__Required action__
Transcribe all the records exactly and omit any images they hold.

Collected data entries
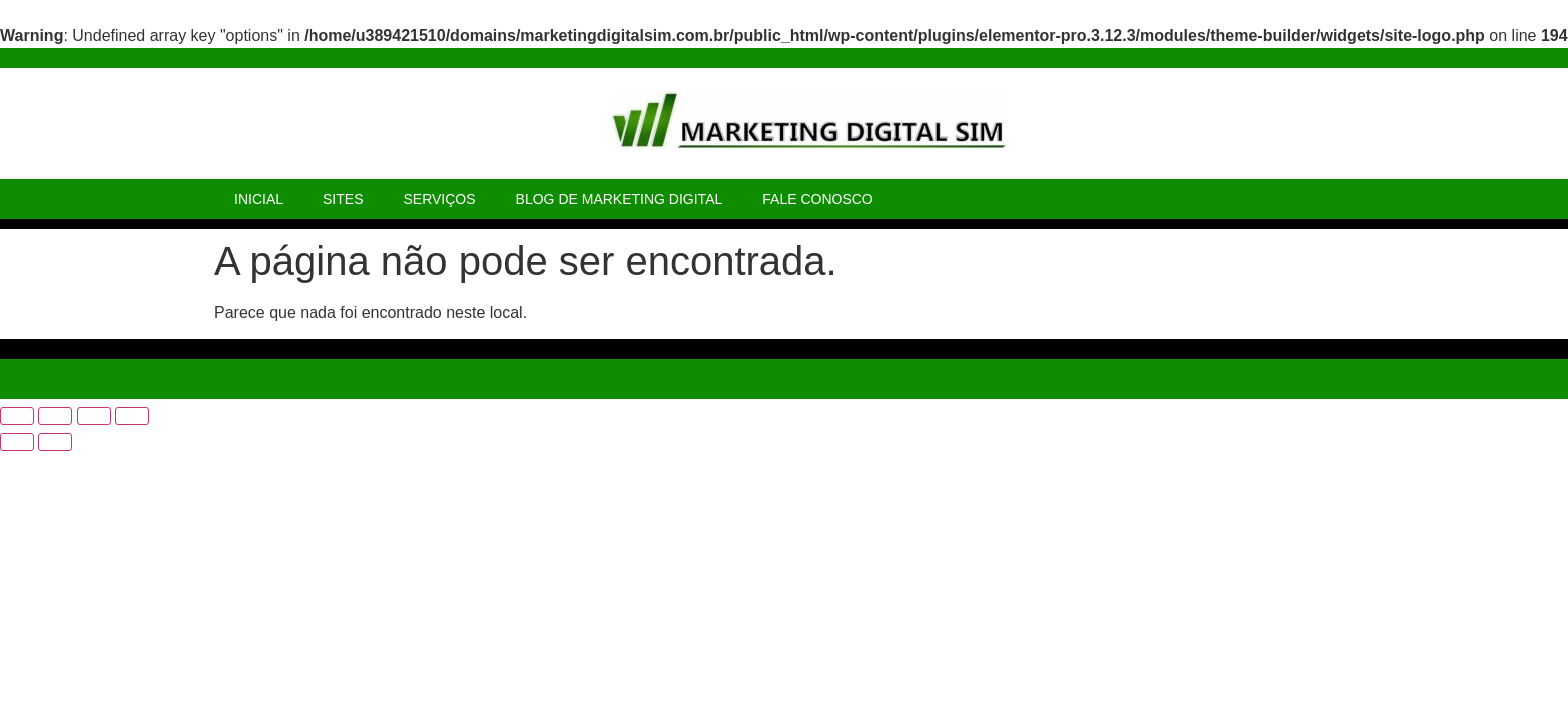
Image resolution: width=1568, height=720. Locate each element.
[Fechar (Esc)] (132, 416)
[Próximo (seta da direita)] (55, 442)
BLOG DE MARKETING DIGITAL (619, 199)
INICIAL (258, 199)
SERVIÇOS (439, 199)
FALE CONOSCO (817, 199)
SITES (343, 199)
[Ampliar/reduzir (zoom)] (17, 416)
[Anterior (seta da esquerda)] (17, 442)
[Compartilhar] (94, 416)
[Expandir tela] (55, 416)
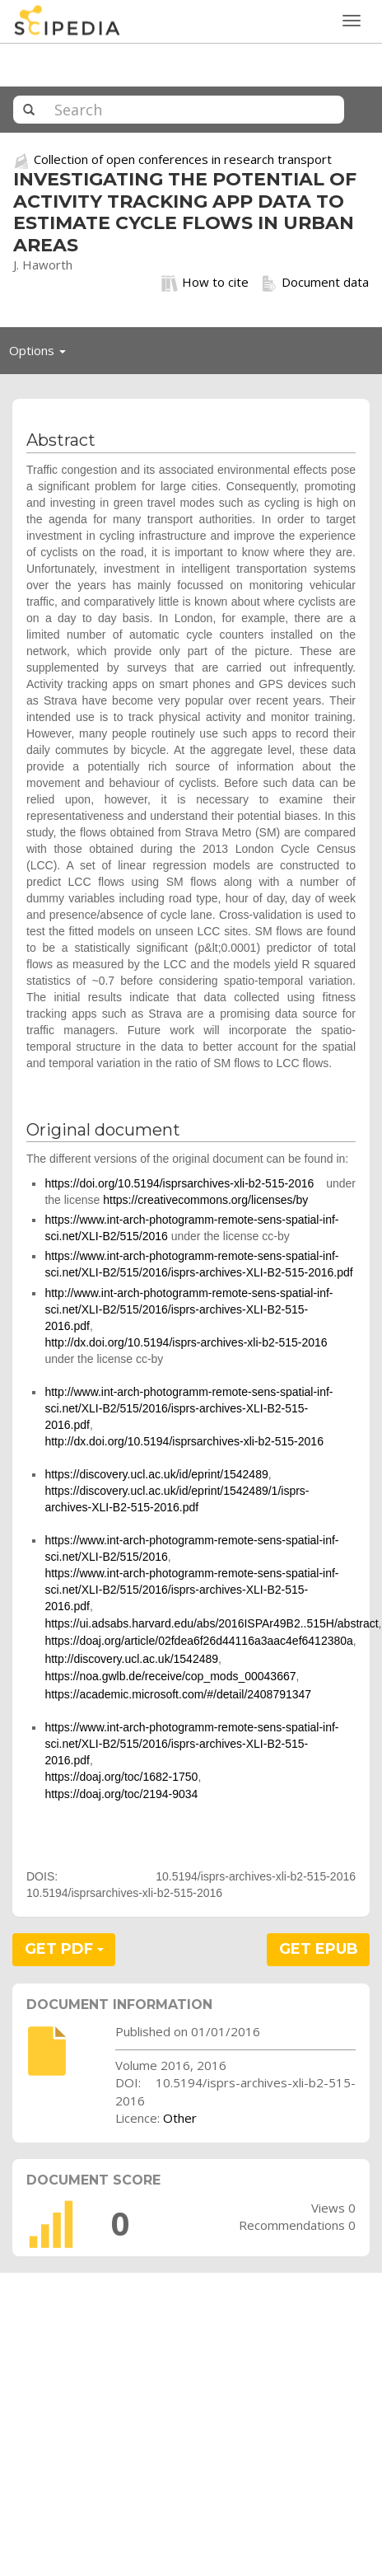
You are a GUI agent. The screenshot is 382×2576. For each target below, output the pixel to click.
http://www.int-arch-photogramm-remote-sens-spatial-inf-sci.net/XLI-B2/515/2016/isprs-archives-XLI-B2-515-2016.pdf (188, 1309)
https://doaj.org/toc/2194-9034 (121, 1794)
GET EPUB (318, 1949)
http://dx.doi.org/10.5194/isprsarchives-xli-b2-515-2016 (184, 1441)
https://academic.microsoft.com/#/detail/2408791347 (177, 1694)
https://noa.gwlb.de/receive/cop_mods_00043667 (170, 1676)
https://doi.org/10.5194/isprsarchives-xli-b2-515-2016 (179, 1183)
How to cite (205, 283)
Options (42, 354)
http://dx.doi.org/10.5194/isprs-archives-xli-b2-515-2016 (185, 1342)
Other (180, 2118)
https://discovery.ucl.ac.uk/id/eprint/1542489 (156, 1474)
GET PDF (64, 1949)
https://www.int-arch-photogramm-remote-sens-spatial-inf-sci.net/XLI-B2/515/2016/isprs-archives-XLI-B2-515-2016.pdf (191, 1590)
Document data (315, 283)
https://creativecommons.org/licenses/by (205, 1199)
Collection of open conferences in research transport (183, 159)
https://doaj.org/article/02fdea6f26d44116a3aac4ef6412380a (198, 1640)
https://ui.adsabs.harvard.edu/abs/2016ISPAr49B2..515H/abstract (211, 1623)
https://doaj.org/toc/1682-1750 (121, 1776)
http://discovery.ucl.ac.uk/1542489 (131, 1658)
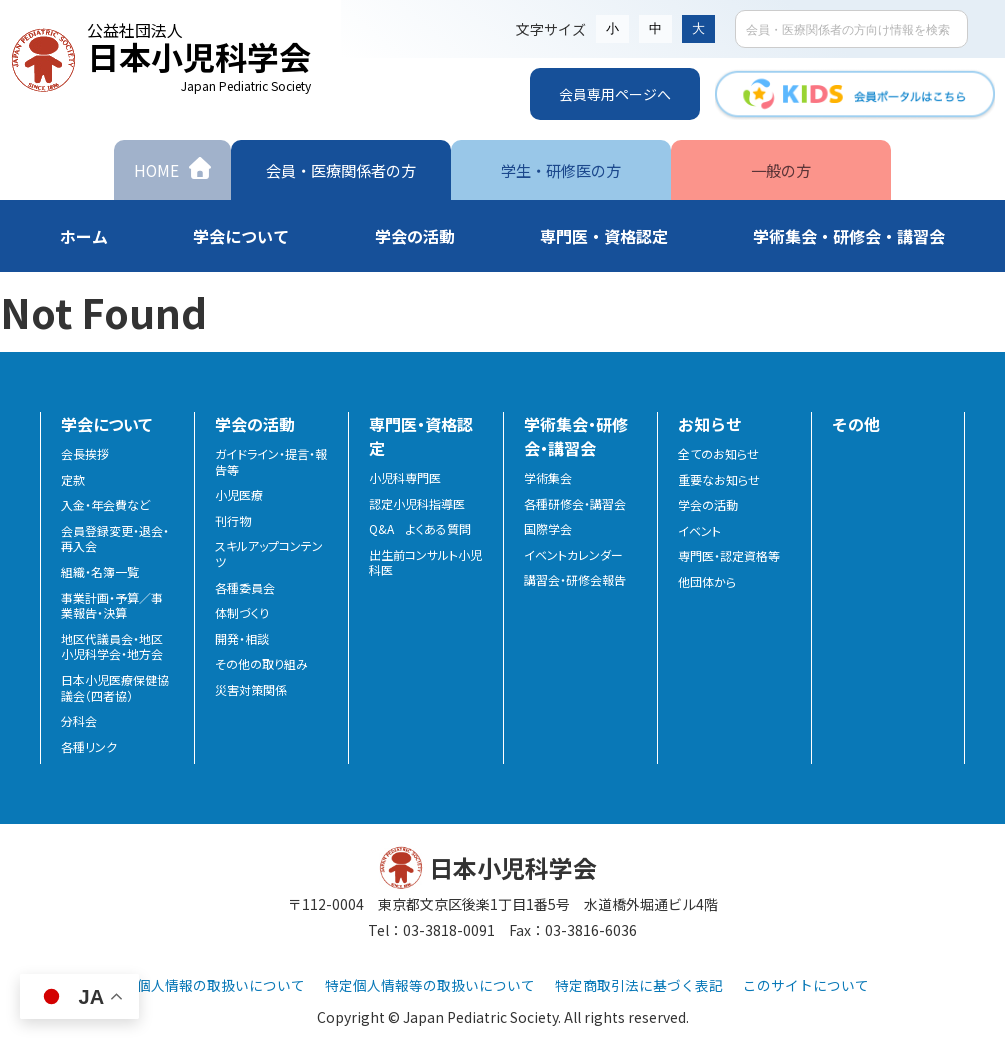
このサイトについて (806, 985)
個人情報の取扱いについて (221, 985)
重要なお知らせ (719, 480)
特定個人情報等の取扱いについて (430, 985)
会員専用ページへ (615, 94)
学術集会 (548, 478)
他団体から (707, 582)
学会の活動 (708, 505)
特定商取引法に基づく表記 (639, 985)
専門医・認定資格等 (729, 556)
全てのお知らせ (718, 454)
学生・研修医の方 (561, 169)
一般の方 (781, 169)
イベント (699, 531)
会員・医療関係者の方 (341, 169)
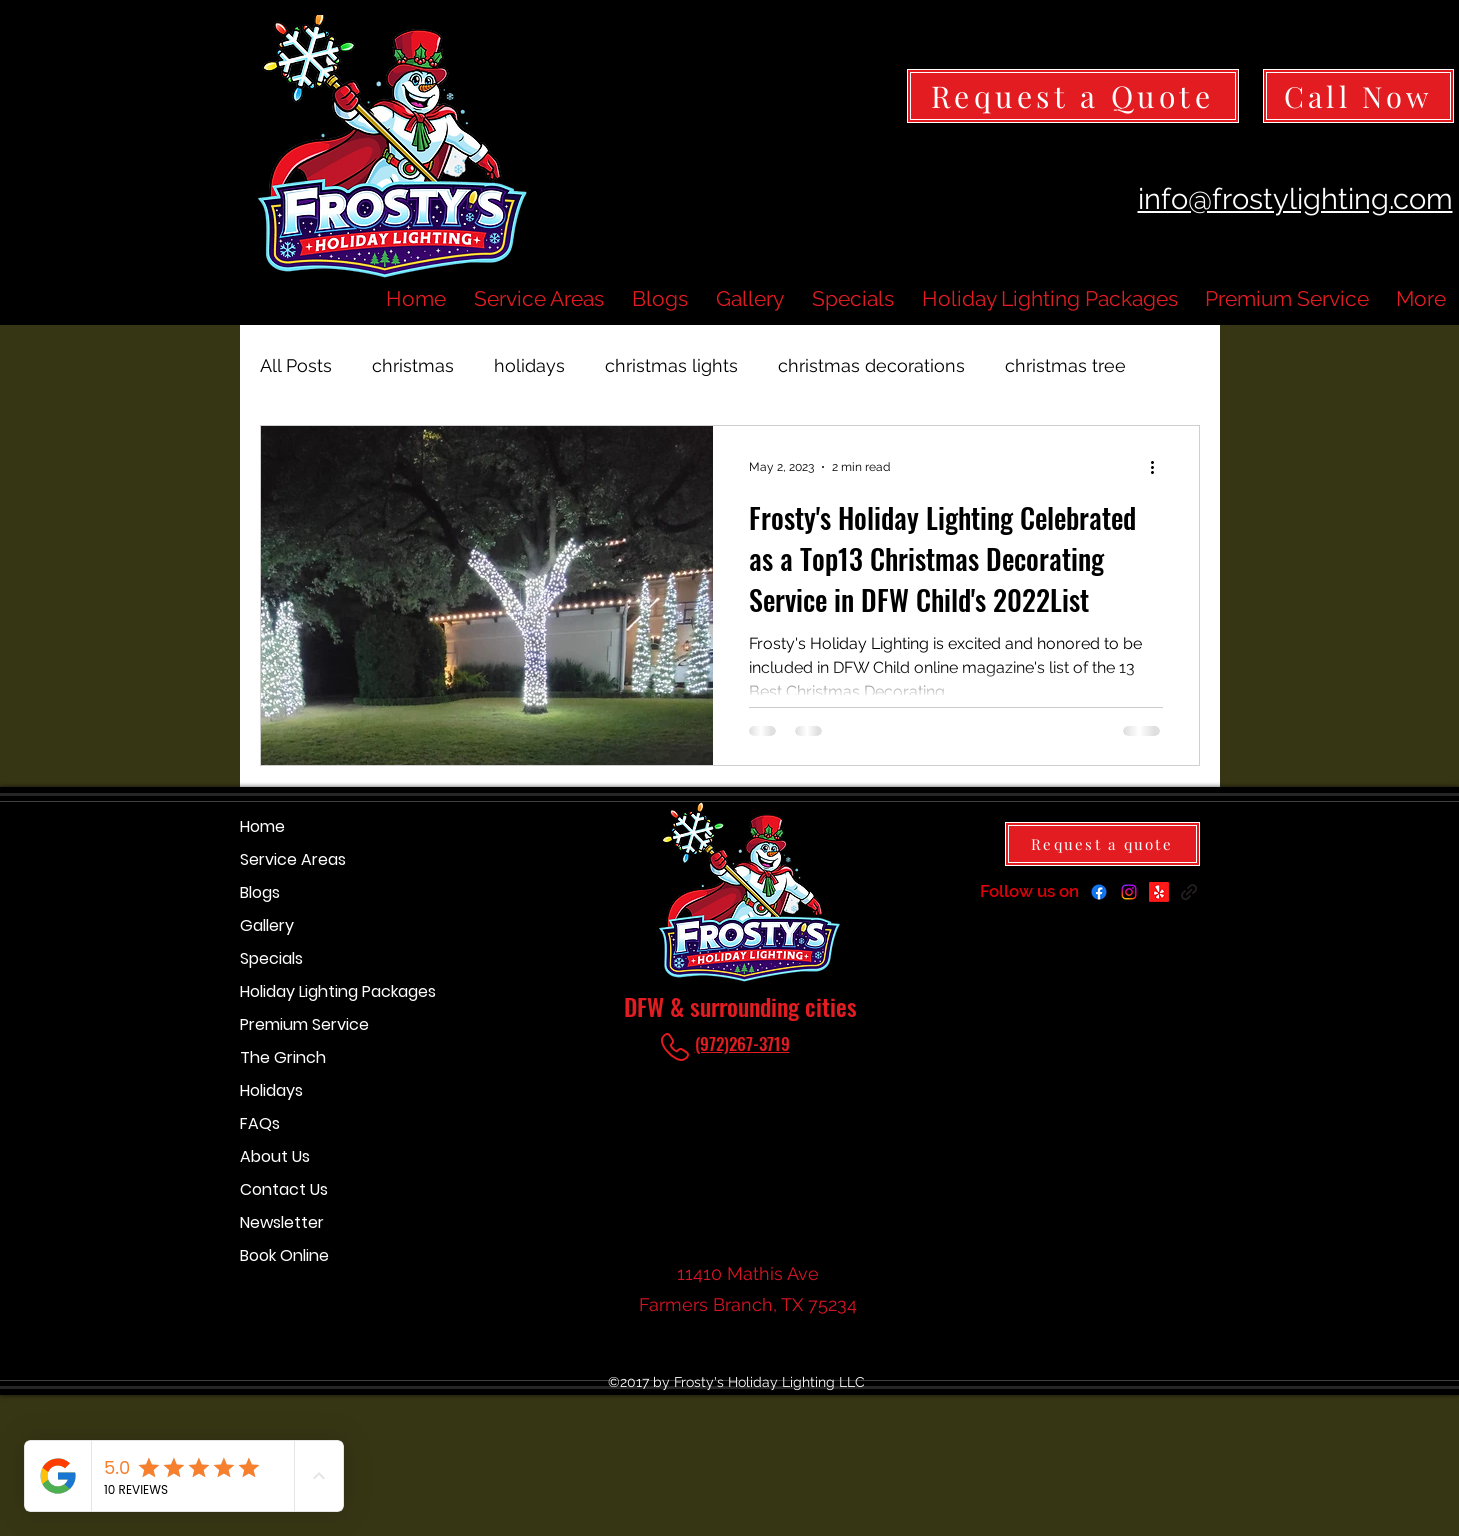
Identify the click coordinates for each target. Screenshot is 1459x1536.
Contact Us (284, 1189)
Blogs (260, 892)
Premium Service (304, 1024)
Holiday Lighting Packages (310, 991)
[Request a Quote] (1073, 96)
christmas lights (671, 365)
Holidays (271, 1090)
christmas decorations (871, 365)
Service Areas (293, 859)
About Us (275, 1156)
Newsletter (282, 1222)
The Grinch (283, 1057)
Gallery (267, 925)
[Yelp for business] (1159, 892)
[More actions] (1160, 467)
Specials (271, 958)
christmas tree (1065, 365)
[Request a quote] (1102, 844)
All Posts (296, 365)
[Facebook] (1099, 892)
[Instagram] (1129, 892)
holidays (529, 365)
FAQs (260, 1123)
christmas (413, 365)
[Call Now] (1358, 96)
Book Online (284, 1255)
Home (262, 826)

__Answer for this exercise__
Image resolution: width=1568, height=720. Locate each element.
[Fechar (Esc)] (132, 416)
[Próximo (seta da direita)] (55, 442)
BLOG DE MARKETING DIGITAL (619, 199)
INICIAL (258, 199)
SERVIÇOS (439, 199)
FALE CONOSCO (817, 199)
SITES (343, 199)
[Ampliar/reduzir (zoom)] (17, 416)
[Anterior (seta da esquerda)] (17, 442)
[Compartilhar] (94, 416)
[Expandir tela] (55, 416)
You are a GUI agent. The screenshot is 382×2576. For each target below, output the pixel to click.
http://www.int-arch-photogramm-remote-sens-spatial-inf-sci.net/XLI-B2/515/2016/isprs-archives-XLI-B2-515-2016.pdf (188, 1309)
https://doaj.org/toc/2194-9034 (121, 1794)
GET EPUB (318, 1949)
http://dx.doi.org/10.5194/isprsarchives-xli-b2-515-2016 (184, 1441)
https://academic.microsoft.com/#/detail/2408791347 (177, 1694)
https://noa.gwlb.de/receive/cop_mods_00043667 (170, 1676)
https://doi.org/10.5194/isprsarchives-xli-b2-515-2016 (179, 1183)
How to cite (205, 283)
Options (42, 354)
http://dx.doi.org/10.5194/isprs-archives-xli-b2-515-2016 (185, 1342)
Other (180, 2118)
https://discovery.ucl.ac.uk/id/eprint/1542489 (156, 1474)
GET PDF (64, 1949)
https://www.int-arch-photogramm-remote-sens-spatial-inf-sci.net/XLI-B2/515/2016/isprs-archives-XLI-B2-515-2016.pdf (191, 1590)
Document data (315, 283)
https://creativecommons.org/licenses/by (205, 1199)
Collection of open conferences in research transport (183, 159)
https://doaj.org/article/02fdea6f26d44116a3aac4ef6412380a (198, 1640)
https://ui.adsabs.harvard.edu/abs/2016ISPAr49B2..515H/abstract (211, 1623)
https://doaj.org/toc/1682-1750 (121, 1776)
http://discovery.ucl.ac.uk/1542489 (131, 1658)
このサイトについて (806, 985)
個人情報の取扱いについて (221, 985)
重要なお知らせ (719, 480)
特定個人情報等の取扱いについて (430, 985)
会員専用ページへ (615, 94)
学術集会 (548, 478)
他団体から (707, 582)
学会の活動 (708, 505)
特定商取引法に基づく表記 (639, 985)
専門医・認定資格等 (729, 556)
全てのお知らせ (718, 454)
学生・研修医の方 (561, 169)
一般の方 (781, 169)
イベント (699, 531)
会員・医療関係者の方 (341, 169)
Identify the click coordinates for each target. Screenshot is 1459x1536.
Contact Us (284, 1189)
Blogs (260, 892)
Premium Service (304, 1024)
Holiday Lighting Packages (310, 991)
[Request a Quote] (1073, 96)
christmas lights (671, 365)
Holidays (271, 1090)
christmas decorations (871, 365)
Service Areas (293, 859)
About Us (275, 1156)
Newsletter (282, 1222)
The Grinch (283, 1057)
Gallery (267, 925)
[Yelp for business] (1159, 892)
[More actions] (1160, 467)
Specials (271, 958)
christmas tree (1065, 365)
[Request a quote] (1102, 844)
All Posts (296, 365)
[Facebook] (1099, 892)
[Instagram] (1129, 892)
holidays (529, 365)
FAQs (260, 1123)
christmas (413, 365)
[Call Now] (1358, 96)
Book Online (284, 1255)
Home (262, 826)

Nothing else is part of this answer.